Porque os dias de Ana ao lado de Sarah eram assim, felizes. Quando ela tinha quatro anos as coisas não foram exatamente fáceis, Sarah teve dificuldade para se acostumar com Ana. No começo de tudo era só o pai e o tio, mas com o passar do tempo eles precisaram de ajuda de fora e Ana foi um quebra galho insistente e chato - de não desistir de conquistar a pequena. Com o passar do tempo e a presença contínua da mais velha na vida da mais nova, bom, tudo o que Sarah teve que fazer foi aguentar a mulher demasiada energética, que a contava histórias para dormir em forma de canções em uma voz nada afinada - mas isso Sarah não dizia, porque estranhamente ela pegava no sono fácil quando Ana cantava suas melodias terríveis.

No final das contas, com o seu jeitinho atordoado e meigo, Ana conquistou o coração da menina ao ponto das duas não passarem um dia separadas.

"Meu bem." A babá chamou a atenção dela. "O que quer que eu faça de sobremesa pra ceia?". Perguntou com a cabeça no feriado que viria.
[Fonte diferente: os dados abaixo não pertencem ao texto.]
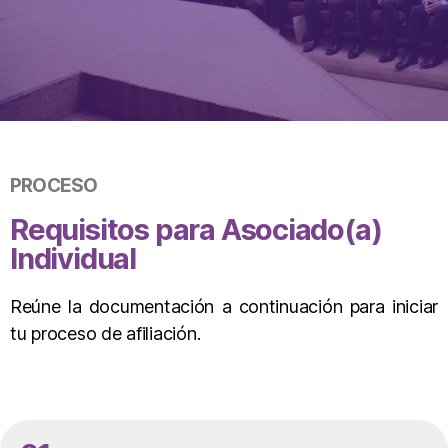
PROCESO
Requisitos para Asociado(a)
Individual
Reúne la documentación a continuación para iniciar
tu proceso de afiliación.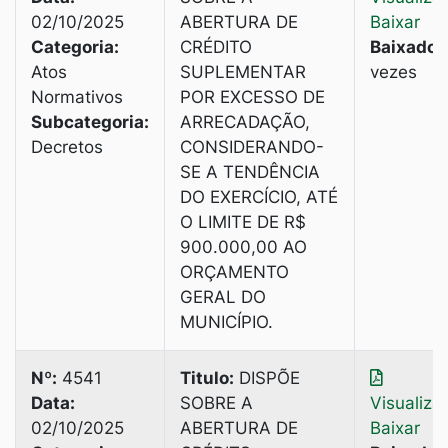
02/10/2025
ABERTURA DE
Baixar
Categoria:
CRÉDITO
Baixado:
Atos
SUPLEMENTAR
vezes
Normativos
POR EXCESSO DE
Subcategoria:
ARRECADAÇÃO,
Decretos
CONSIDERANDO-
SE A TENDÊNCIA
DO EXERCÍCIO, ATÉ
O LIMITE DE R$
900.000,00 AO
ORÇAMENTO
GERAL DO
MUNICÍPIO.
Nº:
4541
Titulo:
DISPÕE
Data:
SOBRE A
Visualiza
02/10/2025
ABERTURA DE
Baixar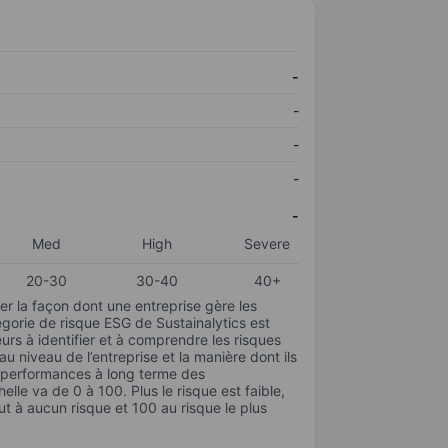
-
-
-
-
-
Med
High
Severe
20-30
30-40
40+
r la façon dont une entreprise gère les
gorie de risque ESG de Sustainalytics est
urs à identifier et à comprendre les risques
 niveau de l’entreprise et la manière dont ils
s performances à long terme des
elle va de 0 à 100. Plus le risque est faible,
ut à aucun risque et 100 au risque le plus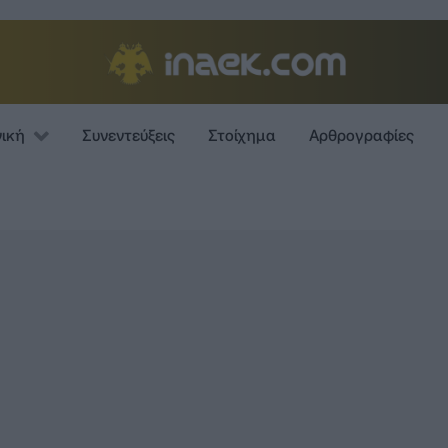
νική
Συνεντεύξεις
Στοίχημα
Αρθρογραφίες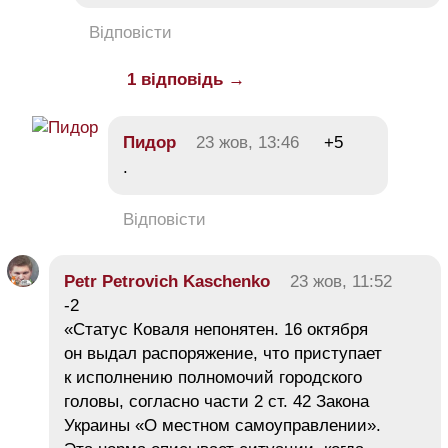
Відповісти
1 відповідь →
Пидор
23 жов, 13:46
+5
.
Відповісти
Petr Petrovich Kaschenko
23 жов, 11:52
-2
«Статус Коваля непонятен. 16 октября
он выдал распоряжение, что приступает
к исполнению полномочий городского
головы, согласно части 2 ст. 42 Закона
Украины «О местном самоуправлении».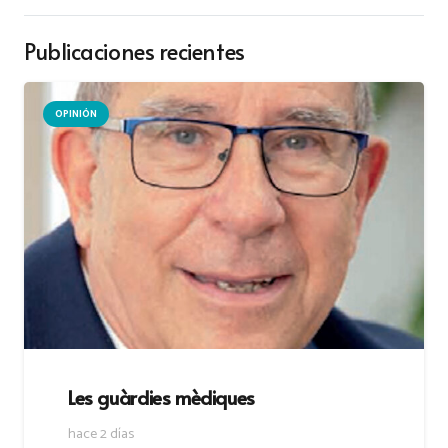
Publicaciones recientes
OPINIÓN
Les guàrdies mèdiques
hace 2 días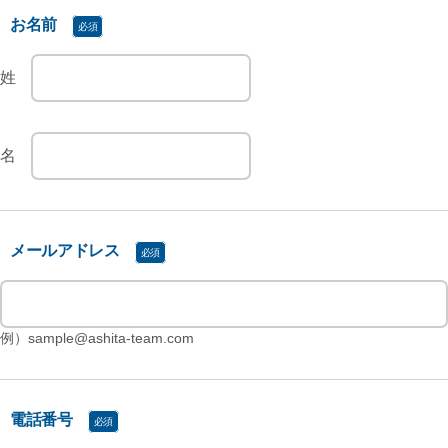
お名前
メールアドレス
例）sample@ashita-team.com
電話番号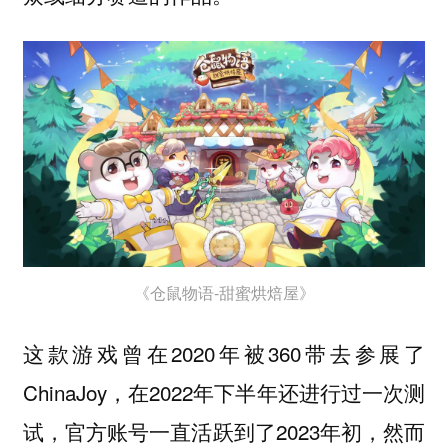
《仓鼠物语-甜蜜烘焙屋》
这款游戏曾在2020年被360带去参展了
ChinaJoy，在2022年下半年还进行过一次测
试，官方账号一直活跃到了2023年初，然而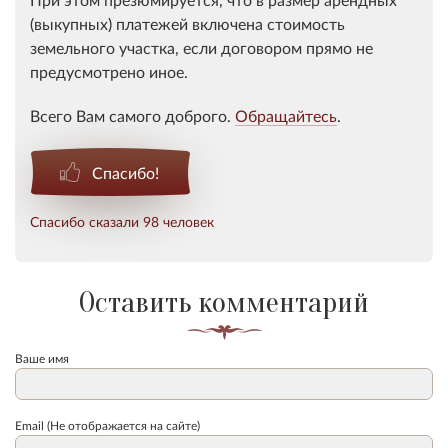
(выкупных) платежей включена стоимость
земельного участка, если договором прямо не
предусмотрено иное.
Всего Вам самого доброго.
Обращайтесь
.
Спасибо!
Спасибо сказали 98 человек
Оставить комментарий
Ваше имя
Email (Не отображается на сайте)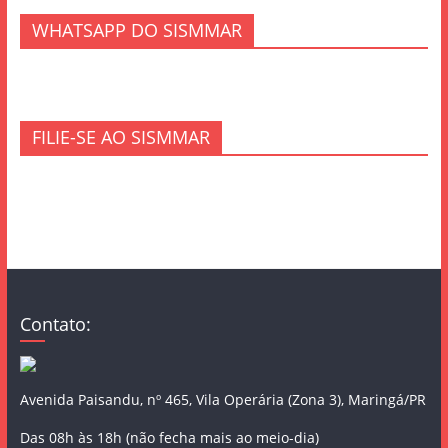
WHATSAPP DO SISMMAR
FILIE-SE AO SISMMAR
Contato:
Avenida Paisandu, nº 465, Vila Operária (Zona 3), Maringá/PR
Das 08h às 18h (não fecha mais ao meio-dia)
Sarah se levantou com as botas nos pés e desfilou pela loja, sentindo a peça ceder confortável. Ela voltou seu corpo na direção de Ana, há uns dois metros dela, e disse "Pode fazer cheesecake?". "Claro. Mas você vai me ajudar." Respondeu apontando com o dedo indicador em sua direção. "Tudo bem". Sarah rodopiou com as pontas dos pés. Seus olhos castanhos focados no espelho enorme, vez ou outra fazendo caretas e mandando beijos para o reflexo.

"Eu gostei dessas. Ficaram lindas e parecem confortáveis." Ana se aproximou se agachando nos pés da garota e apertando os dedos dela. "E não tá grande. Dá pra você usar no inverno." Sarah balançou a cabeça concordando com ela em tudo, mas deixando claro que algo a incomodava. "Só são um pouco caras."

Como era de se esperar, empreiteiros não eram exatamente ricos. Logo, Sarah não tinha tudo o que queria e sonhava. Havia ido ao shopping com cem dólares dados pelo pai, mas as botas custavam setenta e cinco e os CD's da banda preferida cinquenta. Ela teria que fazer uma escolha entre um ou outro.

"Mas..." Sarah voltou a se entusiasmar, não querendo parecer triste e acabar preocupando Ana. "Eu vou levar mesmo assim. Os CD's eu compro depois quando tiver com mais grana." Ana sabia o quanto ela queria aqueles CD's, mas também sabia que entre escutar música e não passar frio durante aquela temporada de neve, era óbvia a segunda escolha.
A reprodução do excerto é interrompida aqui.